Martin Mayorga of Mayorga Organics is no stranger to the difficulties that coffee-producing communities face. To learn more, we spoke to Martin about the difficulties in the coffee supply chain, how he established his company, and his goal of eliminating systemic poverty for Latin American producers.
“I went to the market with my mom when I was [about] four or five years old,” Martin says. “I believe it was in Nicaragua.
“A young kid about my age and his mom approached us begging for money. Afterwards, I asked my mom: ‘Why didn’t they just go to the market to buy food?’
“Even when I was very young, I recognized that there was a big gap between people who could afford food and those who couldn’t.”
When Martin relocated to the United States, he says the difficulties for coffee-producing communities became more apparent. This, he says, caused him to compare the realities in Latin America to how people were spending money in more developed economies like the US.
“When I moved to the United States as a teenager, I saw people drinking cups of coffee, and saw that there was a lot of money going into these products,” he explains. “These were the same products I had seen at the farms – the same farms where people couldn’t go to the market and buy food for their family.”
It wasn’t until a close family friend decided to stop growing coffee that the challenges of the coffee supply chain became clear to Martin.
“My family friend was telling me that he was going to give up his farm because he couldn’t make money,” he says. “I didn’t understand, because he had such a big farm and he produced a lot of coffee.
“But then he showed me the supply chain. He said: ‘Look, I sell the coffee to a guy who takes it to the mill, which processes, exports, and takes it to the importer, who sells it to a broker, who then sells it to another person, and so on.’”
After this, Martin says he sought out a way to improve the supply chain so that producers could benefit from better prices. He explains that the long term goal was to reduce and aim to eliminate systemic poverty. The result was the founding of his company, Mayorga Organics.
“There’s this complexity that’s been created because of market access and the capital that the traders have,” he says. “I realized that I could make the traders obsolete – that’s why I started Mayorga Organics.”
Founded in 1997, Mayorga Organics now directly imports artisanal organic products from several Latin American countries, with the purpose of eliminating systemic poverty in Latin America.

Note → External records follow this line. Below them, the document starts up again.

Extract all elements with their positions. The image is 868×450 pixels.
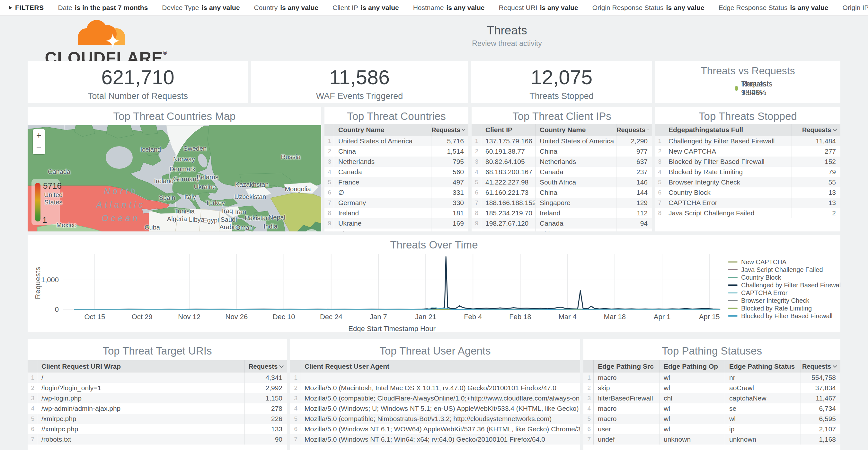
map-country-label: Mexico <box>56 221 76 229</box>
table-row: 3 80.82.64.105 Netherlands 637 <box>472 156 652 167</box>
table-row: 8 185.234.219.70 Ireland 112 <box>472 208 652 218</box>
column-header[interactable]: Edge Pathing Op <box>659 360 725 372</box>
panel-title: Threats vs Requests <box>655 65 840 77</box>
column-header[interactable]: Country Name <box>535 124 616 136</box>
column-header[interactable]: Edgepathingstatus Full <box>664 126 792 134</box>
table-row: 5 /xmlrpc.php 226 <box>28 414 287 424</box>
table-row: 5 41.222.227.98 South Africa 146 <box>472 177 652 187</box>
page-subtitle: Review threat activity <box>410 39 603 48</box>
chart-legend: New CAPTCHA Java Script Challenge Failed… <box>728 258 840 320</box>
map-country-label: Ukraine <box>194 183 216 190</box>
filter-item[interactable]: Countryis any value <box>254 4 319 11</box>
table-row: 2 China 1,514 <box>324 146 468 156</box>
legend-item: Blocked by Rate Limiting <box>728 304 840 312</box>
table-row: 3 /wp-login.php 1,150 <box>28 393 287 403</box>
table-row: 7 188.166.188.152 Singapore 129 <box>472 198 652 208</box>
table-row: 4 macro wl se 6,734 <box>583 403 840 414</box>
filter-item[interactable]: Edge Response Statusis any value <box>719 4 829 11</box>
x-tick-label: Feb 4 <box>454 313 492 321</box>
legend-item: Blocked by Filter Based Firewall <box>728 312 840 320</box>
legend-item: CAPTCHA Error <box>728 289 840 297</box>
threats-over-time-chart[interactable] <box>63 254 721 310</box>
map-country-label: Italy <box>184 193 196 201</box>
column-header[interactable]: Client Request URI Wrap <box>37 363 245 370</box>
panel-title: Top Threat Client IPs <box>472 110 652 122</box>
panel-top-threat-client-ips: Top Threat Client IPs Client IP Country … <box>472 107 652 232</box>
legend-line-swatch <box>728 308 738 309</box>
map-country-label: Pakistan <box>245 214 270 222</box>
legend-line-swatch <box>728 315 738 317</box>
table-row: 3 Mozilla/5.0 (compatible; CloudFlare-Al… <box>290 393 580 403</box>
map-country-label: Libya <box>189 216 204 223</box>
map-canvas[interactable]: North Atlantic Ocean 5716 1 Canada Unite… <box>28 125 321 232</box>
x-tick-label: Nov 26 <box>217 313 256 321</box>
filter-item[interactable]: Dateis in the past 7 months <box>58 4 148 11</box>
stat-label: Total Number of Requests <box>28 91 248 101</box>
panel-top-threat-target-uris: Top Threat Target URIs Client Request UR… <box>28 339 287 450</box>
table-row: 3 Netherlands 795 <box>324 156 468 167</box>
map-country-label: Egypt <box>203 217 219 224</box>
table-body: 1 United States of America 5,716 2 China… <box>324 136 468 232</box>
filter-item[interactable]: Client IPis any value <box>333 4 399 11</box>
x-tick-label: Mar 4 <box>548 313 587 321</box>
filters-expand-icon <box>9 6 12 10</box>
table-row: 4 Canada 560 <box>324 167 468 177</box>
zoom-in-button[interactable]: + <box>33 129 45 142</box>
column-header-requests[interactable]: Requests <box>431 124 468 136</box>
table-row: 3 Blocked by Filter Based Firewall 152 <box>655 156 840 167</box>
filter-item[interactable]: Origin Response Statusis any value <box>592 4 705 11</box>
table-row: 4 /wp-admin/admin-ajax.php 278 <box>28 403 287 414</box>
legend-line-swatch <box>728 261 738 263</box>
panel-title: Top Threat User Agents <box>290 345 580 357</box>
column-header[interactable]: Edge Pathing Status <box>725 360 801 372</box>
legend-item: Browser Integrity Check <box>728 297 840 304</box>
table-header: Edgepathingstatus Full Requests <box>655 124 840 136</box>
map-country-label: United States <box>44 191 63 206</box>
column-header-requests[interactable]: Requests <box>245 360 287 372</box>
filter-item[interactable]: Device Typeis any value <box>162 4 240 11</box>
x-tick-label: Apr 1 <box>643 313 681 321</box>
table-header: Client Request URI Wrap Requests <box>28 360 287 372</box>
stat-label: Threats Stopped <box>471 91 652 101</box>
sort-desc-icon <box>833 128 837 131</box>
legend-line-swatch <box>728 284 738 286</box>
table-row: 1 Challenged by Filter Based Firewall 11… <box>655 136 840 146</box>
table-row: 4 68.183.200.167 Canada 237 <box>472 167 652 177</box>
map-country-label: Nepal <box>269 214 285 221</box>
card-threats-stopped: 12,075 Threats Stopped <box>471 61 652 103</box>
table-row: 3 filterBasedFirewall chl captchaNew 11,… <box>583 393 840 403</box>
table-row: 2 60.191.38.77 China 977 <box>472 146 652 156</box>
x-axis-ticks: Oct 15Oct 29Nov 12Nov 26Dec 10Dec 24Jan … <box>63 313 721 322</box>
y-tick-label: 0 <box>33 305 59 314</box>
zoom-out-button[interactable]: − <box>33 142 45 155</box>
column-header[interactable]: Client IP <box>481 126 535 134</box>
filter-item[interactable]: Hostnameis any value <box>413 4 485 11</box>
table-row: 10 61.160.247.127 China 90 <box>472 229 652 232</box>
sort-desc-icon <box>833 365 837 368</box>
table-row: 6 Country Block 13 <box>655 187 840 198</box>
panel-top-threat-user-agents: Top Threat User Agents Client Request Us… <box>290 339 580 450</box>
panel-top-threat-countries: Top Threat Countries Country Name Reques… <box>324 107 468 232</box>
table-row: 6 //xmlrpc.php 133 <box>28 424 287 434</box>
legend-line-swatch <box>728 277 738 278</box>
card-total-requests: 621,710 Total Number of Requests <box>28 61 248 103</box>
column-header-requests[interactable]: Requests <box>801 360 840 372</box>
filter-item[interactable]: Request URIis any value <box>499 4 578 11</box>
column-header[interactable]: Client Request User Agent <box>300 363 580 370</box>
column-header-requests[interactable]: Requests <box>616 124 652 136</box>
column-header[interactable]: Country Name <box>334 126 431 134</box>
table-row: 10 Singapore 159 <box>324 229 468 232</box>
filter-item[interactable]: Origin IPis any value <box>843 4 868 11</box>
filters-toggle[interactable]: FILTERS <box>9 4 44 11</box>
column-header[interactable]: Edge Pathing Src <box>594 363 659 370</box>
table-header: Edge Pathing Src Edge Pathing Op Edge Pa… <box>583 360 840 372</box>
table-header: Client IP Country Name Requests <box>472 124 652 136</box>
x-axis-label: Edge Start Timestamp Hour <box>63 325 721 332</box>
column-header-requests[interactable]: Requests <box>792 124 840 136</box>
sort-desc-icon <box>462 128 465 131</box>
table-row: 6 61.160.221.73 China 144 <box>472 187 652 198</box>
table-body: 1 macro wl nr 554,758 2 skip wl aoCrawl … <box>583 372 840 445</box>
map-country-label: Tunisia <box>174 208 195 215</box>
map-country-label: India <box>264 223 277 230</box>
map-country-label: Belarus <box>196 174 218 181</box>
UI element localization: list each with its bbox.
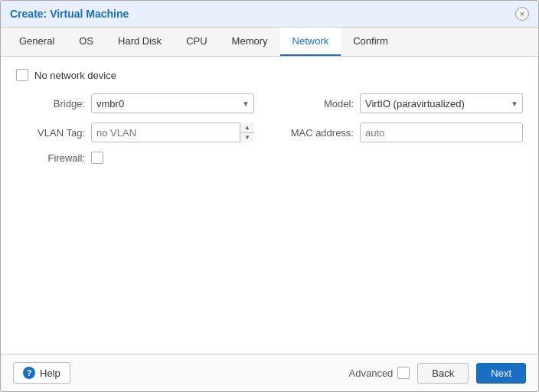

“The best quality at the best price is not only possible; it also gives the producer the best possibility for their long-term future,” Martin says. “For us, it’s a matter of feeling good about making that positive impact in Latin America. But it’s also about feeling good about making a positive impact here in the United States.”
In addition to roasting and despatch facilities in Maryland and Florida, with plans to extend to Detroit (USA), Mayorga Organics also operates organizations in Nicaragua, Peru, and Costa Rica to have a closer connection to their Latin American partners.
Alongside organic coffee, the company also imports and sells other products like beans, grains, seeds (such as chia), and cacao. Each of these products is imported to the United States by Mayorga Organics, bypassing exporters, importers, and various brokers. This maximizes the profit for the producer.
“I’d like to believe that people who buy our products know how we operate and why we operate in this way,” Martin says. “We feel empowered to be doing this kind of work, and I feel grateful that our customers know that they’re part of something that aims to benefit people in a meaningful and lasting way.”